While the highly coveted single-tenant net-lease investment sector continued to gain momentum, shopping centers and other multi-tenant properties captured nearly 68 percent of total sales, for which cap rates compressed by 40 basis points.
Gateway investment markets New York, Northern New Jersey, Los Angeles, Chicago, Washington, D.C., South Florida and Boston dominated this investment activity.
New York City.
The booming tourism industry will support solid consumer spending this year, encouraging retailers to expand in the five boroughs.
In the last year, NYC recorded the largest increase in visitor volume in the nation due to a surge in international tourists, a mild winter and strong attendance at conventions.
The rise in volume has bolstered hotel occupancy citywide to pre-recession levels, while favorable exchange rates helped boost retail sales to peak levels.
Tenant interest for space on Fifth Avenue will allow landlords to enhance rents significantly this year, while the ongoing transformation of Lower Manhattan will boost foot traffic in the area. The upswing in tourism is rippling to the outer boroughs as well.
Budget-conscious travelers can rent a room in Long Island City, Williamsburg and Downtown Brooklyn for an average of $60 less per night than comparable rooms in Manhattan.
As a result, developers will ramp up construction and deliver a total of 3,400 rooms to the city this year, while another 6,200 rooms will come online by 2014.
Retailers will capitalize on this trend and expand near new developments and tourist attractions to capture a slice of the estimated $32 billion visitors are expected to spend in New York City in 2012.

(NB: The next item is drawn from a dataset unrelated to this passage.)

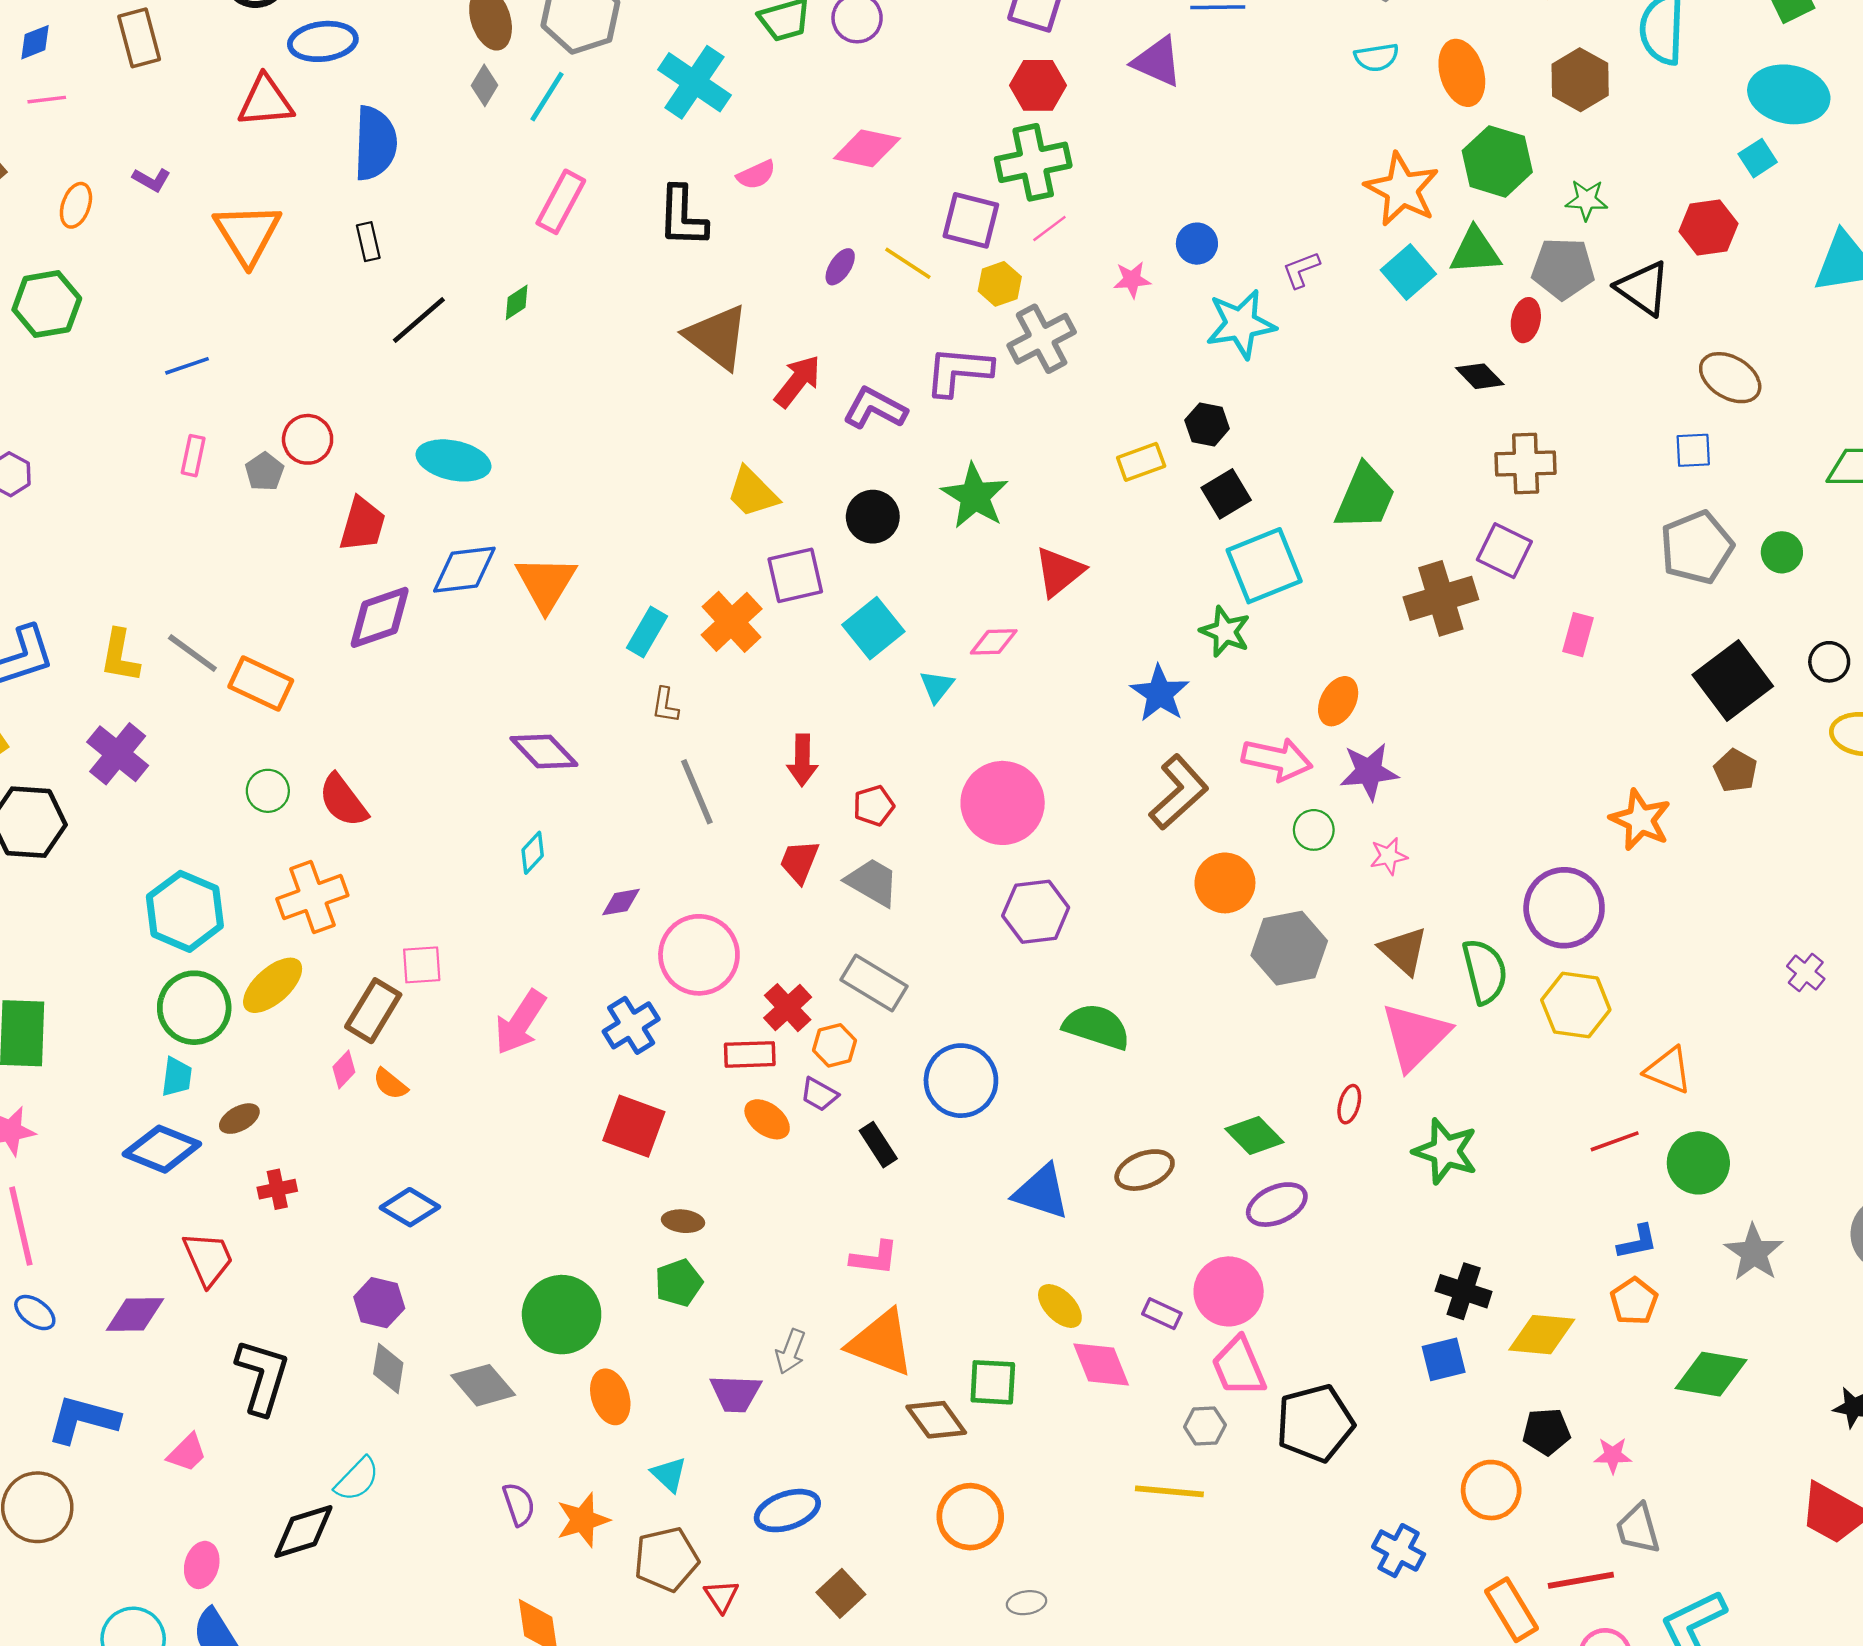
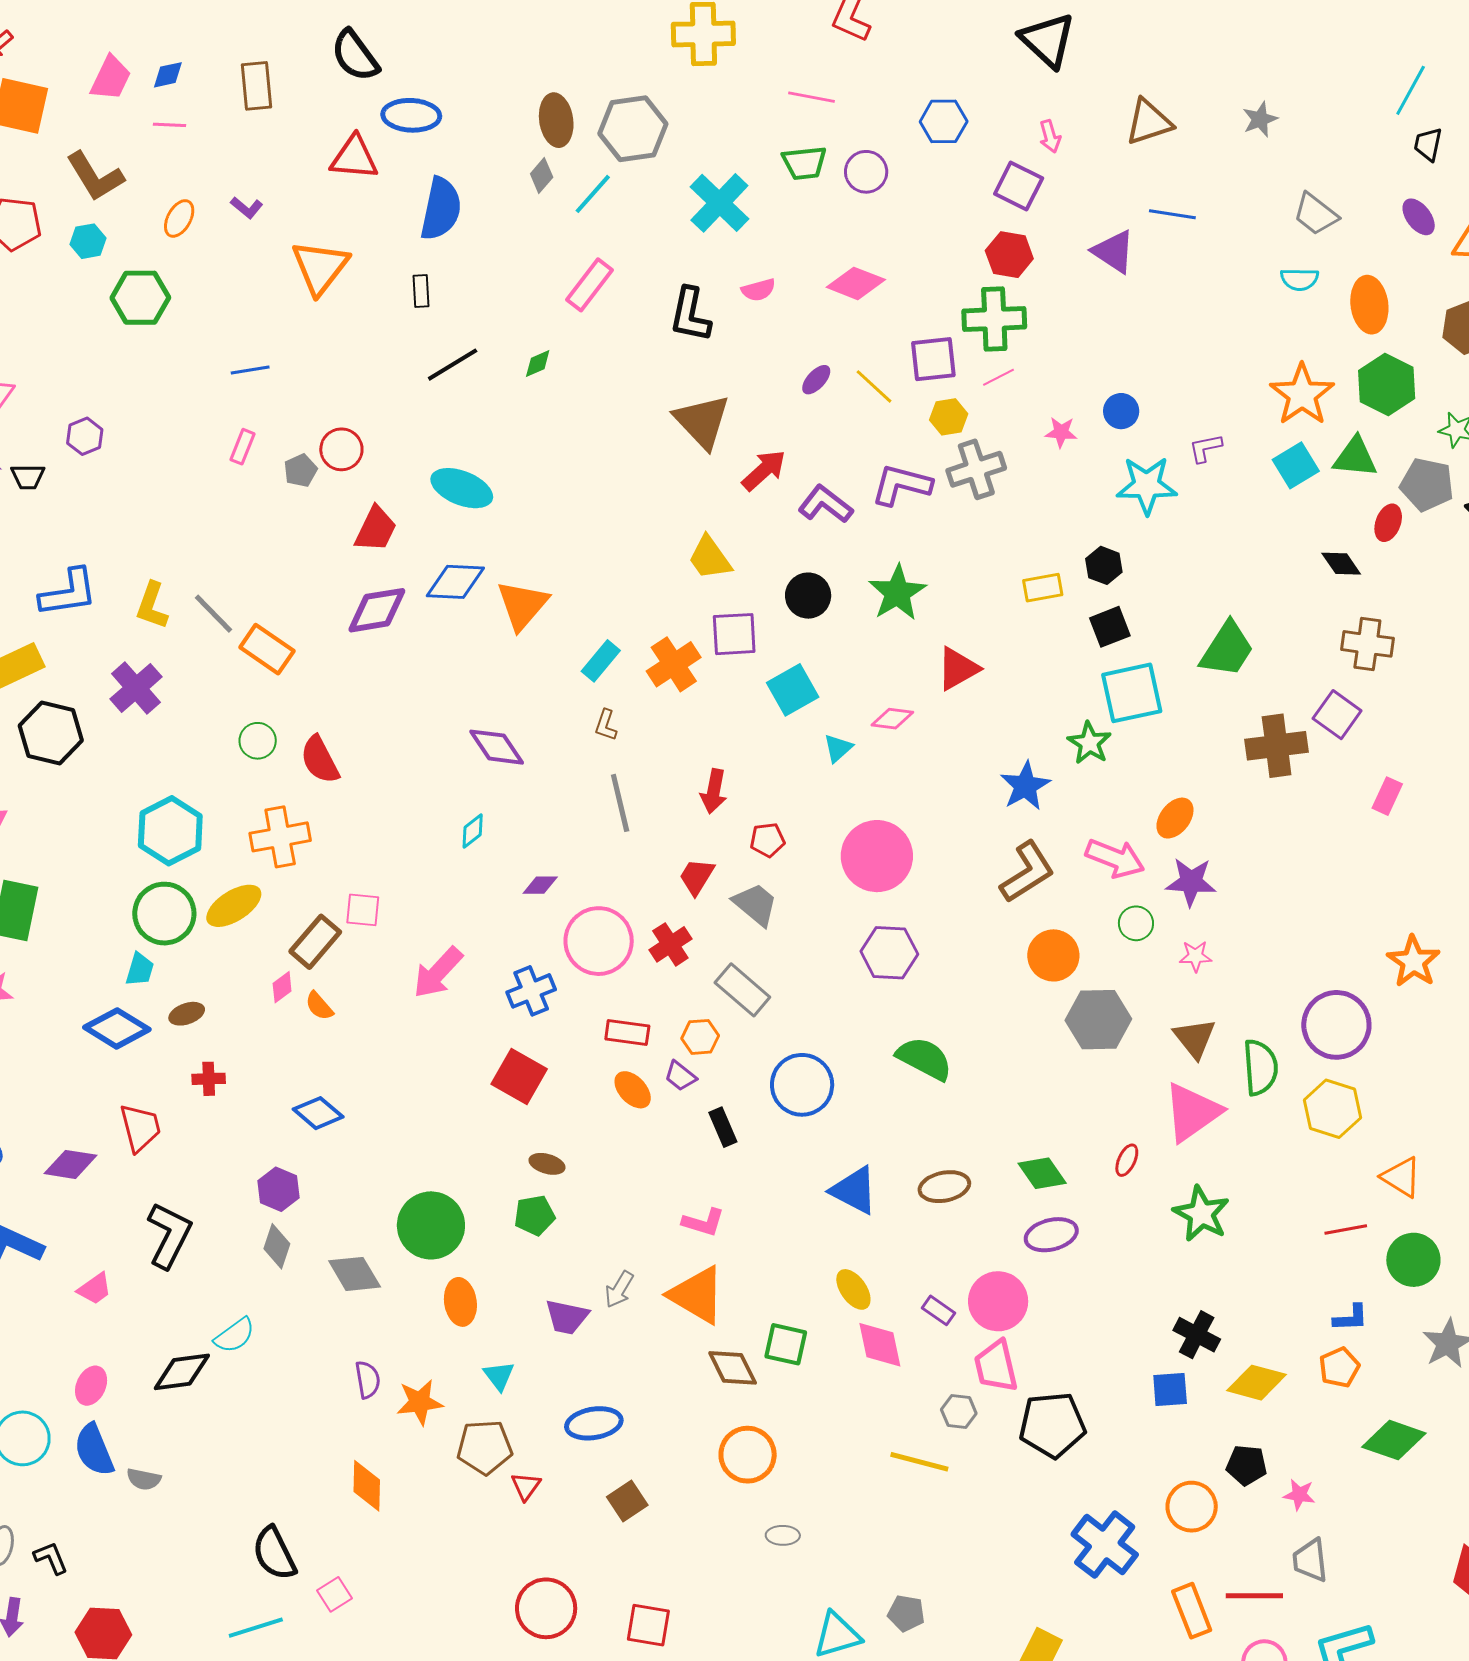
purple square: (971, 220) -> (933, 359), turned -30
red cross: (788, 1008) -> (670, 944), moved
blue cross: (1399, 1551) -> (1105, 1545), size x1.5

Supply constraints and intense demand for retail properties in NYC will keep cap rates compressed. As uncertainty persists in Europe, private and foreign buyers will expand in primary markets to reduce risk.
In Manhattan, Midtown will draw keen interest as investors acquire retail condos with a value-add component, while more conservative buyers will purchase single-tenant assets leased to a highly rated tenant.

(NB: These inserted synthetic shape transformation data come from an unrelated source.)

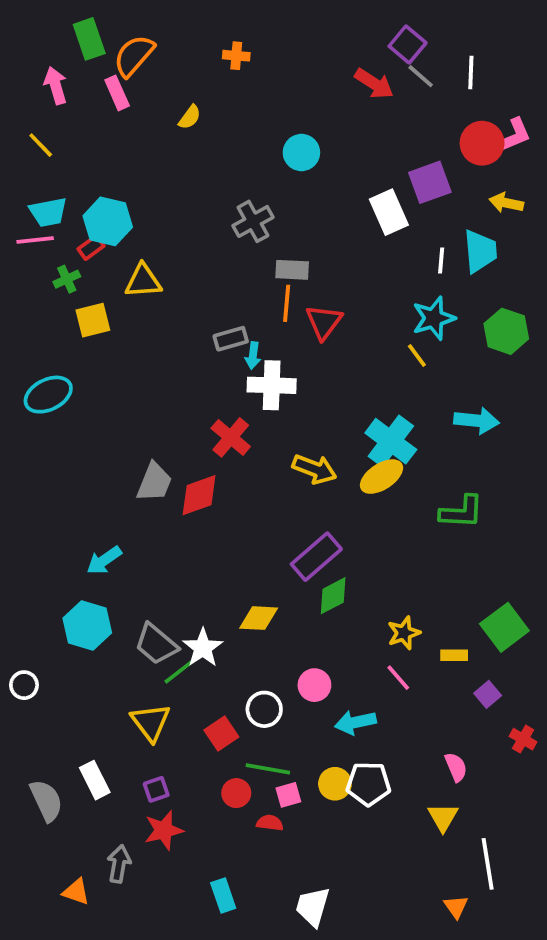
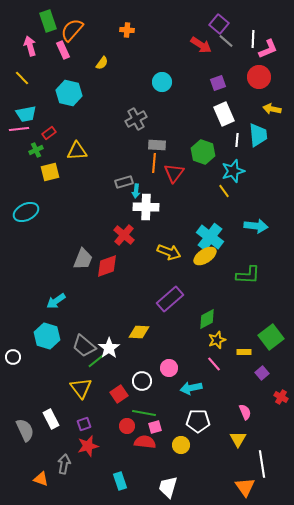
pink L-shape: (514, 136) -> (268, 49), moved
purple square: (430, 182) -> (218, 83), moved, size x0.7
white rectangle: (389, 212) -> (224, 114), moved
cyan hexagon: (108, 221) -> (69, 93), moved
green hexagon: (506, 331) -> (203, 152), moved
green diamond: (333, 596) -> (207, 319), moved
white circle: (24, 685) -> (13, 357), moved
yellow circle: (335, 784) -> (181, 445), moved
red semicircle: (270, 823) -> (145, 442), size x1.5
orange triangle: (456, 907) -> (245, 487), size x1.5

As competition remains fierce, initial yields will average below 5 percent for investment-grade properties. Buyers hunting for higher yields and lower price points, meanwhile, will turn to downtown for under-performing properties.
The median price in the area is 15 percent lower than Midtown’s and returns average up to 200 basis points higher.
In the outer boroughs, a bulk of the deals will be closed by local syndicates. Investors will target mixed-use, residential properties valued below $5 million in densely populated neighborhoods. After doing improvements to boost rent rolls, most owners will hold the property for long-term cash flow.
An improving economy will bolster consumer spending this year, while discounted rents will allow tenants once priced out of the market to expand in the state.
In Northern New Jersey, the revitalization of Jersey City has prompted city officials to create a more vibrant downtown by expanding restaurant row and loosening requirements to obtain entertainment licenses.
Rising rents across the Hudson may encourage mom-and-pop tenants to consider locations along the waterfront, where favorable leasing terms will lower expenses.
Elsewhere, the opening of the Revel casino and resort will be a major economic boon for South Jersey. The casino has already hired 5,500 employees, which will lower the unemployment rate and should support wage growth in the region.
Additionally, the influx of visitors to the resort will boost retail sales and entice tenants to expand nearby.
Sales activity will remain firm in New Jersey as owners look to sell assets in advance of potential increases in interest rates and capital gains taxes.
Private investors will target stabilized shopping centers with national retailers in affluent pockets of the state. Due to the rarity of these listings and intense demand, first-year returns will remain tight. Averaging in the low- to mid-7 percent range, depending on tenant lineup and location, the spread between initial yields and financing rates will offer investors a favorable alternative to other asset classes.
Local high-net-worth individuals, meanwhile, will compete for well-occupied strip centers as lenders expand access to financing.
A few qualified buyers will secure inexpensive debt to reduce equity commitments, while value-add investors will pay cash for strip centers with short-term leases.
Once leases rollover, operators will make major upgrades to the property to capture higher rents over the long-term. Cap rates on this property type will trade as low as 8 percent.